Stored records
-.-.-

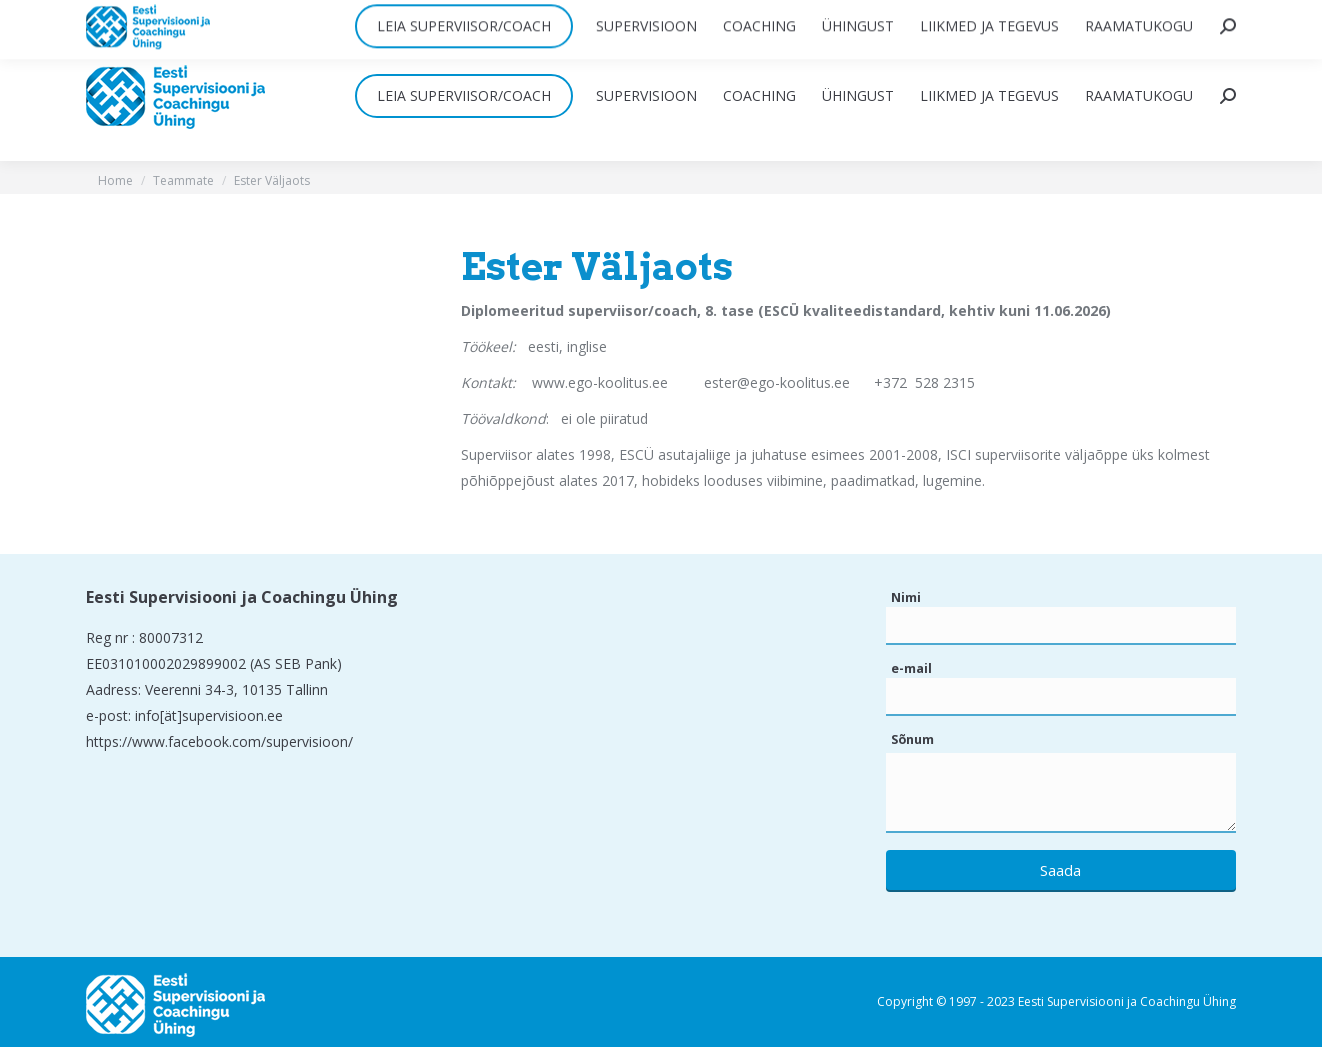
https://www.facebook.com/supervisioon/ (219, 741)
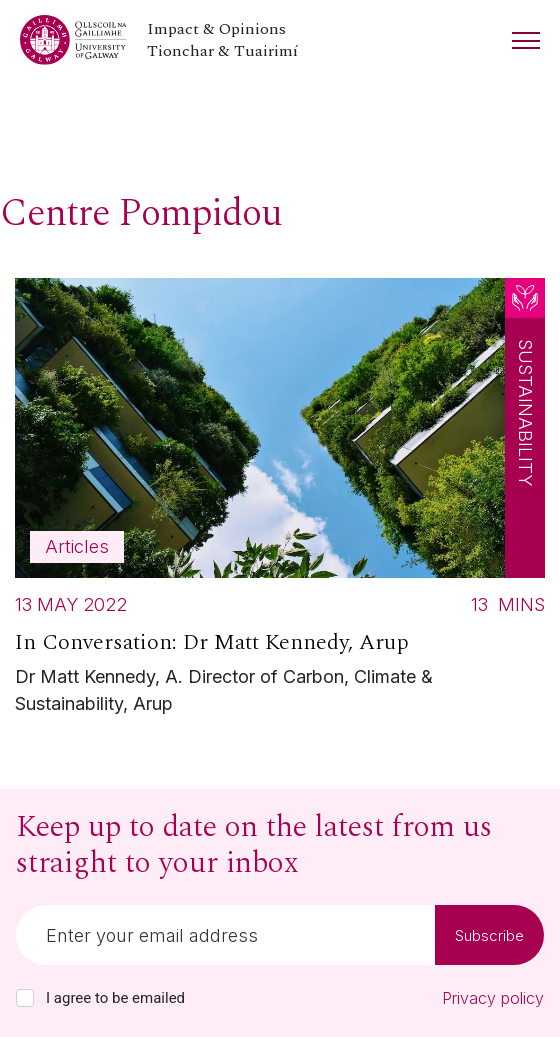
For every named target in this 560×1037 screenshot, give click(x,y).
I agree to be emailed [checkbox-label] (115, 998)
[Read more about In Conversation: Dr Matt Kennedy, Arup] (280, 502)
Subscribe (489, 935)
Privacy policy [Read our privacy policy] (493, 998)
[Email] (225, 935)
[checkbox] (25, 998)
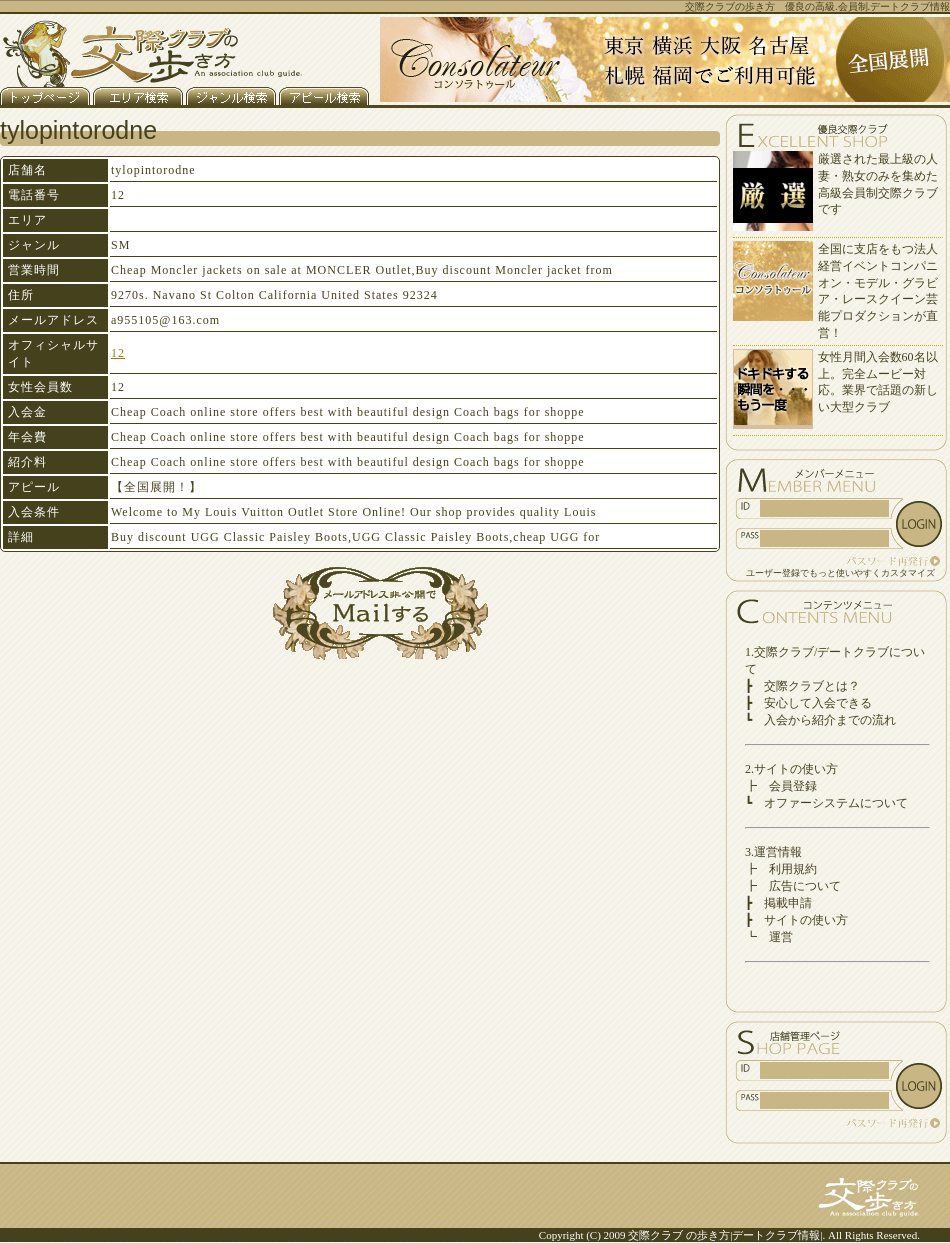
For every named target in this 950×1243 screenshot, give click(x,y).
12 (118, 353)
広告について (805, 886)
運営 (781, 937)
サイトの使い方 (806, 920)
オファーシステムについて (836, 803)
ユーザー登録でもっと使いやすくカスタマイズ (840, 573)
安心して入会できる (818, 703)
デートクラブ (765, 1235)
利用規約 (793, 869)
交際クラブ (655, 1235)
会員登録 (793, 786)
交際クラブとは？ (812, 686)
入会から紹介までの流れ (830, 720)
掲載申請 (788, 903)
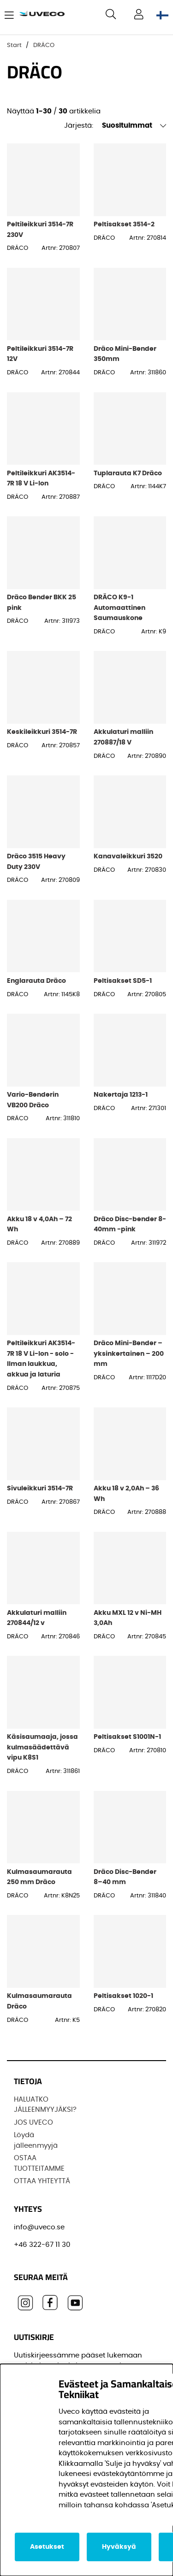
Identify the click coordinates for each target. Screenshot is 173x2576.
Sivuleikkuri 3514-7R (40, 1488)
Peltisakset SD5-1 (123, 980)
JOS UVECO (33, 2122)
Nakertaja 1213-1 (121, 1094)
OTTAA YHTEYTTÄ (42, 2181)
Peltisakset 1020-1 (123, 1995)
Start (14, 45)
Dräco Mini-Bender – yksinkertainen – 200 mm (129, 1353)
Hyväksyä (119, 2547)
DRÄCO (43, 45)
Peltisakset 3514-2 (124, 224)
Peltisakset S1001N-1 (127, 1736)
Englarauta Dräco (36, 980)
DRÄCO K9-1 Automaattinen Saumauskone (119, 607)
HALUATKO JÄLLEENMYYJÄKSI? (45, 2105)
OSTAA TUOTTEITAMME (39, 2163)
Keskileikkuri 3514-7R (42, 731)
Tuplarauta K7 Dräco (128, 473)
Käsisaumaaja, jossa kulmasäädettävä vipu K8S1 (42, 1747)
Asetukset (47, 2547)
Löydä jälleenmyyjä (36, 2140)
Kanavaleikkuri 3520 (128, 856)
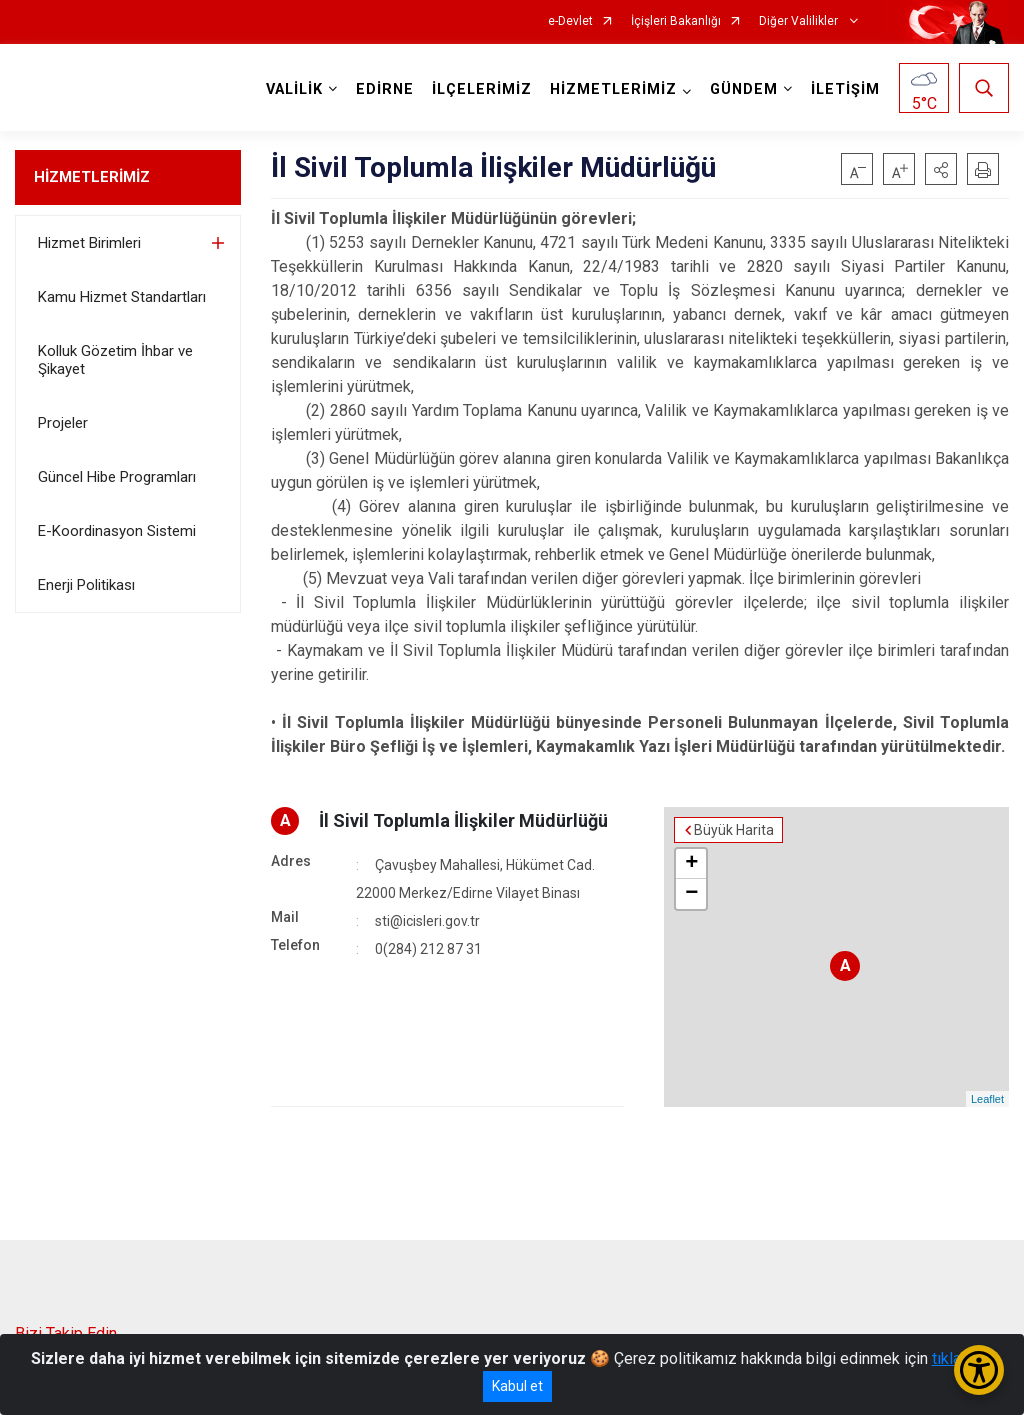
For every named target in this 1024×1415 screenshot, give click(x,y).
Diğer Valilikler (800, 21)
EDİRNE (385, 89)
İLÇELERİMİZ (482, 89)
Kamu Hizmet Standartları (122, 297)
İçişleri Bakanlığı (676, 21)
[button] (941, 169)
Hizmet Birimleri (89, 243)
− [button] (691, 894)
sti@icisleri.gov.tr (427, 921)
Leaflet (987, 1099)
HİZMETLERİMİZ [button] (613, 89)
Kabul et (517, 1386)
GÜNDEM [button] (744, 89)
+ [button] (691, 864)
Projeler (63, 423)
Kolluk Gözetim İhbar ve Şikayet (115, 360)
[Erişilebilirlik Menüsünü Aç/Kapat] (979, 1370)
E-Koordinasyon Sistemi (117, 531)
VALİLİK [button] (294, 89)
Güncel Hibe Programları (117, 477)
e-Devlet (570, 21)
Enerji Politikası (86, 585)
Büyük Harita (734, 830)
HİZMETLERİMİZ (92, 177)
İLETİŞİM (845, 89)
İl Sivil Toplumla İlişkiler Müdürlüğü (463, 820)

-.-.-

(Task details):
Write the data above out again exactly, minus its pictures.

(Completed exercise):
https://www.facebook.com/supervisioon/ (219, 741)
For every named target in this 560×1037 screenshot, give click(x,y).
I agree to be emailed [checkbox-label] (115, 998)
[Read more about In Conversation: Dr Matt Kennedy, Arup] (280, 502)
Subscribe (489, 935)
Privacy policy [Read our privacy policy] (493, 998)
[Email] (225, 935)
[checkbox] (25, 998)
For every named target in this 950×1243 screenshot, give click(x,y).
12 (118, 353)
広告について (805, 886)
運営 (781, 937)
サイトの使い方 (806, 920)
オファーシステムについて (836, 803)
ユーザー登録でもっと使いやすくカスタマイズ (840, 573)
安心して入会できる (818, 703)
デートクラブ (765, 1235)
利用規約 (793, 869)
交際クラブ (655, 1235)
会員登録 (793, 786)
交際クラブとは？ (812, 686)
入会から紹介までの流れ (830, 720)
掲載申請 (788, 903)
Identify the click coordinates for each target. Screenshot is 173x2576.
Sivuleikkuri 3514-7R (40, 1488)
Peltisakset SD5-1 (123, 980)
JOS UVECO (33, 2122)
Nakertaja 1213-1 (121, 1094)
OTTAA YHTEYTTÄ (42, 2181)
Peltisakset 1020-1 (123, 1995)
Start (14, 45)
Dräco Mini-Bender – yksinkertainen – 200 mm (129, 1353)
Hyväksyä (119, 2547)
DRÄCO (43, 45)
Peltisakset 3514-2 (124, 224)
Peltisakset S1001N-1 (127, 1736)
Englarauta Dräco (36, 980)
DRÄCO K9-1 Automaattinen Saumauskone (119, 607)
HALUATKO JÄLLEENMYYJÄKSI? (45, 2105)
OSTAA TUOTTEITAMME (39, 2163)
Keskileikkuri 3514-7R (42, 731)
Tuplarauta K7 Dräco (128, 473)
Käsisaumaaja, jossa kulmasäädettävä vipu K8S1 (42, 1747)
Asetukset (47, 2547)
Löydä jälleenmyyjä (36, 2140)
Kanavaleikkuri 3520 (128, 856)
For every named target in this 1024×1415 screenshot, give click(x,y).
Diğer Valilikler (800, 21)
EDİRNE (385, 89)
İLÇELERİMİZ (482, 89)
Kamu Hizmet Standartları (122, 297)
İçişleri Bakanlığı (676, 21)
[button] (941, 169)
Hizmet Birimleri (89, 243)
− [button] (691, 894)
sti@icisleri.gov.tr (427, 921)
Leaflet (987, 1099)
HİZMETLERİMİZ [button] (613, 89)
Kabul et (517, 1386)
GÜNDEM [button] (744, 89)
+ [button] (691, 864)
Projeler (63, 423)
Kolluk Gözetim İhbar ve Şikayet (115, 360)
[Erişilebilirlik Menüsünü Aç/Kapat] (979, 1370)
E-Koordinasyon Sistemi (117, 531)
VALİLİK [button] (294, 89)
Güncel Hibe Programları (117, 477)
e-Devlet (570, 21)
Enerji Politikası (86, 585)
Büyük Harita (734, 830)
HİZMETLERİMİZ (92, 177)
İLETİŞİM (845, 89)
İl Sivil Toplumla İlişkiler Müdürlüğü (463, 820)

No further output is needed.